Have a general question about employment law? Want to share a story? I welcome all comments and questions. I can't give legal advice here about specific situations but will be glad to discuss general issues and try to point you in the right direction. If you need legal advice, contact an employment lawyer in your state. Remember, anything you post here will be seen publicly, and I will comment publicly on it. It will not be confidential. Govern yourself accordingly. If you want to communicate with me confidentially as Donna Ballman, Florida lawyer rather than as Donna Ballman, blogger, my firm's website is here.

Friday, August 15, 2014

"Jail 'Em" Says Pennsylvania Senator About Employers Who Misclassify

I've written here recently about the one-sided Criminalization of Employment Law. It seems that employees are getting tossed in jail while scofflaw employers sail off in their yachts laughing at the 99%. Well, at least one state Senator is doing something to balance things out.

Senator Mike Stack has proposed a bill in Pennsylvania to toss employers who misclassify employees in jail. Employers who declare employees to be independent contractors are illegally avoiding paying worker's compensation premiums, overtime and employment taxes, and at least Senator Stack is doing something about it.

Pennsylvania already has a law, as do many other states, providing civil penalties to employers who misclassify, but it isn't working. Employers are wiping their collective you-know-whats with this law and the Fair Labor Standards Act. Some states have cut deals with the Department of Labor to help enforce these laws. However, Pennsylvania reports that only 1/3 of pending cases have been resolved.

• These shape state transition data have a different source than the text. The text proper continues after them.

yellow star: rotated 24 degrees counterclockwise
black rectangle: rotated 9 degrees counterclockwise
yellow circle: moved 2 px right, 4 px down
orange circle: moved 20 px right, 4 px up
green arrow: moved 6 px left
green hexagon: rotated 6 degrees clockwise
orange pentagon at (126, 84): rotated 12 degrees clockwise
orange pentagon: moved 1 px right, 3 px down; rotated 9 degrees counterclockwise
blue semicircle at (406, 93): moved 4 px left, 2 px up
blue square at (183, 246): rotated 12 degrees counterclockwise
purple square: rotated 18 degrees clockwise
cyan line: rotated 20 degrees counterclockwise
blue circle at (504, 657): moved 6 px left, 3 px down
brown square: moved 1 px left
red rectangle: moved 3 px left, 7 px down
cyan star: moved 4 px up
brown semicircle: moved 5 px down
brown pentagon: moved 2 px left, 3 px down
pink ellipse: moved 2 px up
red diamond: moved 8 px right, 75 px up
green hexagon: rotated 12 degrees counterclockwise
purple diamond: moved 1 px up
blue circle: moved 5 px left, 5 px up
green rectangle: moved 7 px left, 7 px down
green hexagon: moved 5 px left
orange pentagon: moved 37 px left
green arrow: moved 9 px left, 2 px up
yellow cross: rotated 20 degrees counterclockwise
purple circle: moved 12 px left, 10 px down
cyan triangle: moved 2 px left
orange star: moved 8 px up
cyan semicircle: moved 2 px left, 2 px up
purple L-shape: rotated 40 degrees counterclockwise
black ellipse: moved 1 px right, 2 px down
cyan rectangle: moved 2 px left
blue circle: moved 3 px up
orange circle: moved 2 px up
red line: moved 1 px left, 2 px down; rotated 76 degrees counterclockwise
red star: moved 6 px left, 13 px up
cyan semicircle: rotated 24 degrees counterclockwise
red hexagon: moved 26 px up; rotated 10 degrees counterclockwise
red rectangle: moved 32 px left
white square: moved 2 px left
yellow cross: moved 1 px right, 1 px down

This new proposed law will allow prosecutors to step in and press criminal charges against recalcitrant employers. Stack said this about the need for the law: “Pennsylvania’s record of enforcement is a disservice not only to working families, but also to every taxpayer in the state. Federal officials understand that misclassification of workers means payroll taxes are not withheld, resulting in reduced tax collections. Everyone pays while a few benefit.”

While some state and local governments have passed wage theft laws cracking down on nonpayment of wages, wage theft remains rampant. Some municipalities have tried to deny licenses to thieving employers. Some states are finally passing laws that allow prosecution of wage thieves, but they're a small minority. There have been some prosecutions, but employers landing in jail are few compared with employees being prosecuted for trade secrets, eating cookies, blowing the whistle, and being disloyal.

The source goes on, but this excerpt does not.